This has left developers in a difficult position. Their unit owners will be keen to assume control of common areas, and by submitting the JOPD with RERA, the developer has performed the necessary actions to permit the handover to take place. However, until the formation of the owners’ association is approved by RERA, the owners’ association does not formally exist and cannot carry out its functions. In the interim period, the developers and unit owners are encouraged by RERA to create an interim owners’ association. RERA’s apparent intention is that the interim association will perform the functions of the owners’ association (that is, it will manage and maintain the common areas) and will enjoy all the powers of the owners’ association.


Problems with interim owners’ associations


Under the JOP Law, an interim owners’ association is not a recognised body. Therefore, its legal status and powers are uncertain, and if an interim association levied a service charge demand, there is a risk that a unit owner may challenge the validity of the demand.


Without approval from RERA that would lead to the formation of an owners’ association, interim associations are unable to open bank accounts. This means that even if the developer and unit owners unite to form an interim owners’ association, ultimately the developer is left in control of the common areas, as it is the only entity able to open and operate a Dubai bank account, and therefore levy and collect service charge. This, on occasion, gives rise to the familiar complaint from unit owners that developers are trying to retain control over common areas and use them as profit-generating enterprises.


Generally, developers, unit owners and interim owners’ associations are very conscious that, unless the interim association starts to issue service charge demands and recover the necessary payments, the development will start to suffer. Therefore, interim associations are proceeding on the basis that they are entitled to exercise the rights and powers of an owners’ association as detailed in the JOP Law.




The JOP Law going forward


It is unclear whether owners’ association’s will be able to use the rights granted to them under the JOP Law quickly enough (and at a low-enough cost) to make them effective tools in recovering service charges. Due to this uncertainty, there are many voices in the marketplace arguing that the JOP Law should be amended to grant additional powers to the owners’ associations, to help ensure that developments are properly maintained and to help preserve the status held by Dubai as a high quality real estate centre.


Restriction of services


Until changes to the JOP Law are made, various methods are being used to coerce unit owners into paying their service charge, including restriction of services.


In any development, each unit owner receives services from the owners’ association that relate to the common areas (for example, the use of the shared swimming pool, collection of rubbish from the units, security services and lighting of the corridors). In late 2011 and throughout 2012, across certain developments, owners in service charge arrears have had some of these services restricted or cut-off entirely. This issue has perhaps received most media coverage at the Nakheel development (the Shoreline Apartments on Palm Jumeirah) where there has been a long-running dispute about levels of service charge. A full analysis of the legality (and indeed the desirability) of this action is beyond the scope of this article. Every case will turn on its own facts.


By their nature, some services are more crucial than others.
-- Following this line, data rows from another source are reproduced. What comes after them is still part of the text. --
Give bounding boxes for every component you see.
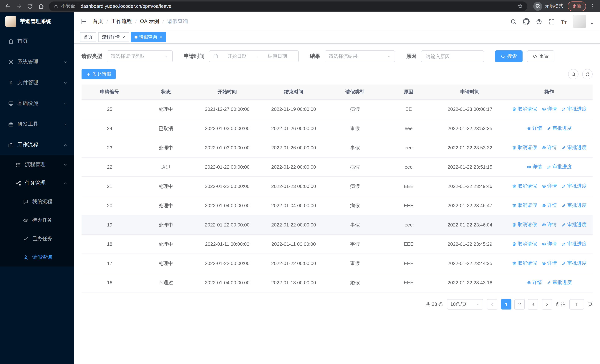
sidebar-item-leave-query[interactable]: 请假查询 (0, 248, 74, 267)
reason-input[interactable] (425, 53, 480, 59)
cancel-link[interactable]: 取消请假 (512, 260, 537, 267)
sidebar-item-devtools[interactable]: 研发工具 (0, 114, 74, 135)
search-button[interactable]: 搜索 (495, 50, 523, 62)
cancel-link[interactable]: 取消请假 (512, 106, 537, 112)
sidebar-collapse-icon[interactable] (80, 18, 87, 25)
goto-page-input[interactable] (569, 299, 584, 309)
github-icon[interactable] (523, 18, 529, 25)
progress-link[interactable]: 审批进度 (547, 164, 572, 170)
page-button-1[interactable]: 1 (501, 299, 511, 309)
cell-start: 2022-01-22 00:00:00 (194, 215, 261, 234)
tab-leave-query[interactable]: 请假查询× (131, 32, 166, 42)
progress-link[interactable]: 审批进度 (547, 125, 572, 132)
refresh-table-button[interactable] (582, 69, 593, 79)
browser-back-icon[interactable] (3, 1, 13, 11)
select-placeholder: 请选择请假类型 (111, 53, 145, 60)
sidebar-item-process-mgmt[interactable]: 流程管理 (0, 155, 74, 174)
detail-link[interactable]: 详情 (542, 144, 557, 151)
toggle-search-button[interactable] (568, 69, 579, 79)
cell-start: 2022-01-04 00:00:00 (194, 273, 261, 292)
cancel-link[interactable]: 取消请假 (512, 144, 537, 151)
cancel-link[interactable]: 取消请假 (512, 183, 537, 190)
browser-reload-icon[interactable] (25, 1, 35, 11)
leave-type-select[interactable]: 请选择请假类型 (107, 50, 173, 62)
avatar[interactable] (573, 15, 586, 28)
breadcrumb-item[interactable]: OA 示例 (140, 18, 159, 25)
column-header: 申请编号 (82, 84, 138, 100)
font-size-icon[interactable]: TT (561, 18, 567, 25)
update-button[interactable]: 更新 (568, 1, 586, 11)
cell-apply_time: 2022-01-22 23:44:35 (434, 254, 506, 273)
tab-close-icon[interactable]: × (159, 35, 162, 39)
cell-type: 病假 (327, 177, 383, 196)
op-label: 详情 (533, 125, 542, 132)
progress-link[interactable]: 审批进度 (562, 222, 587, 228)
sidebar-item-done-tasks[interactable]: 已办任务 (0, 229, 74, 248)
chevron-down-icon[interactable] (590, 21, 594, 26)
next-page-button[interactable] (542, 299, 552, 309)
sidebar-item-todo-tasks[interactable]: 待办任务 (0, 211, 74, 229)
detail-link[interactable]: 详情 (542, 222, 557, 228)
cell-start: 2022-01-04 00:00:00 (194, 196, 261, 215)
tab-home[interactable]: 首页 (80, 32, 96, 42)
browser-home-icon[interactable] (36, 1, 46, 11)
breadcrumb-item[interactable]: 首页 (93, 18, 103, 25)
help-icon[interactable] (536, 18, 542, 25)
progress-link[interactable]: 审批进度 (562, 183, 587, 190)
sidebar-item-label: 我的流程 (32, 198, 67, 205)
cell-end: 2022-01-26 00:00:00 (260, 138, 327, 157)
browser-menu-icon[interactable] (587, 1, 597, 11)
detail-link[interactable]: 详情 (527, 279, 542, 286)
fullscreen-icon[interactable] (548, 18, 555, 25)
sidebar-item-home[interactable]: 首页 (0, 31, 74, 52)
cell-apply_time: 2022-01-22 23:51:15 (434, 157, 506, 177)
detail-link[interactable]: 详情 (527, 164, 542, 170)
cell-end: 2022-01-22 00:00:00 (260, 254, 327, 273)
result-select[interactable]: 请选择流结果 (325, 50, 395, 62)
cancel-link[interactable]: 取消请假 (512, 222, 537, 228)
eye-icon (23, 217, 28, 223)
detail-link[interactable]: 详情 (542, 260, 557, 267)
op-label: 详情 (547, 202, 557, 209)
reset-button-label: 重置 (539, 53, 549, 60)
page-size-select[interactable]: 10条/页 (447, 299, 483, 309)
page-button-2[interactable]: 2 (514, 299, 525, 309)
sidebar-item-payment[interactable]: 支付管理 (0, 72, 74, 93)
op-label: 详情 (547, 183, 557, 190)
progress-link[interactable]: 审批进度 (562, 144, 587, 151)
bookmark-star-icon[interactable] (517, 3, 523, 9)
security-label[interactable]: 不安全 (61, 3, 75, 9)
date-range-picker[interactable]: 开始日期 - 结束日期 (209, 50, 299, 62)
progress-link[interactable]: 审批进度 (562, 106, 587, 112)
detail-link[interactable]: 详情 (542, 106, 557, 112)
create-leave-button[interactable]: 发起请假 (82, 69, 116, 79)
logo[interactable]: 芋道管理系统 (0, 12, 74, 31)
url-text[interactable]: dashboard.yudao.iocoder.cn/bpm/oa/leave (81, 3, 515, 9)
submenu: 我的流程待办任务已办任务请假查询 (0, 192, 74, 267)
detail-link[interactable]: 详情 (542, 183, 557, 190)
sidebar-item-my-process[interactable]: 我的流程 (0, 192, 74, 211)
progress-link[interactable]: 审批进度 (562, 241, 587, 247)
tab-process-detail[interactable]: 流程详情× (98, 32, 129, 42)
cell-status: 处理中 (138, 138, 194, 157)
prev-page-button[interactable] (487, 299, 497, 309)
cancel-link[interactable]: 取消请假 (512, 241, 537, 247)
cancel-link[interactable]: 取消请假 (512, 202, 537, 209)
detail-link[interactable]: 详情 (527, 125, 542, 132)
reset-button[interactable]: 重置 (527, 50, 554, 62)
address-bar[interactable]: 不安全 dashboard.yudao.iocoder.cn/bpm/oa/le… (49, 1, 527, 11)
sidebar-item-system[interactable]: 系统管理 (0, 52, 74, 72)
sidebar-item-task-mgmt[interactable]: 任务管理 (0, 174, 74, 192)
search-icon[interactable] (510, 18, 516, 25)
sidebar-item-infrastructure[interactable]: 基础设施 (0, 93, 74, 114)
tab-close-icon[interactable]: × (122, 35, 125, 39)
sidebar-item-workflow[interactable]: 工作流程 (0, 135, 74, 155)
detail-link[interactable]: 详情 (542, 241, 557, 247)
progress-link[interactable]: 审批进度 (562, 202, 587, 209)
page-button-3[interactable]: 3 (528, 299, 538, 309)
breadcrumb-item[interactable]: 工作流程 (111, 18, 132, 25)
progress-link[interactable]: 审批进度 (562, 260, 587, 267)
detail-link[interactable]: 详情 (542, 202, 557, 209)
progress-link[interactable]: 审批进度 (547, 279, 572, 286)
browser-forward-icon[interactable] (14, 1, 24, 11)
For example, the supply of electricity and water to the unit is more important than the right to use a shared squash court. If the service charge that is demanded is properly payable, and the unit owner has been given all necessary notices demanding payment and explaining the consequences of non-payment, the restriction of a non-essential service is more likely to be deemed legal than the restriction of an essential service. In addition, if the arrears are merely a few hundred dirhams (as opposed to thousands of dirhams) and the arrears have not been outstanding for long, it is harder to justify the restriction of services.


Any service restriction by the owners’ association should only affect the unit whose owner is in arrears. By their nature, some services (for example, landscaping maintenance) cannot be restricted to the detriment of just one owner.


The JOP Law does not give owners’ associations any express right to restrict any services. However, owners’ associations are granted quite extensive implied powers under the JOP Law, and it is apparent that service restriction is being carried out in practice. The question then becomes what is permissible and what is not. The uncertainty that exists at present is generating tension between the various stakeholders and it is suggested that some clarification from the authorities on exactly how far (if at all) owners’ associations are permitted to use self-help to recover service charges would be useful.


Leasing matters


Especially as compared with other real estate markets, a large percentage of Dubai’s villas and apartments are not occupied by the unit owner, and are instead leased to third party tenants. If the unit owner lives elsewhere, he may be less concerned about keeping the common areas in the appropriate condition, and therefore less inclined to pay service charge.


If a unit is leased by the unit owner to a third party, the unit owner is treating the unit as an investment and intends to make money through the rent. If a unit is less attractive to potential tenants, demand will drop and the unit owner would receive a lower rent. A unit would be less attractive if the tenant knows there is a chance that services would be withheld due to service charge arrears (see above, Restriction of services).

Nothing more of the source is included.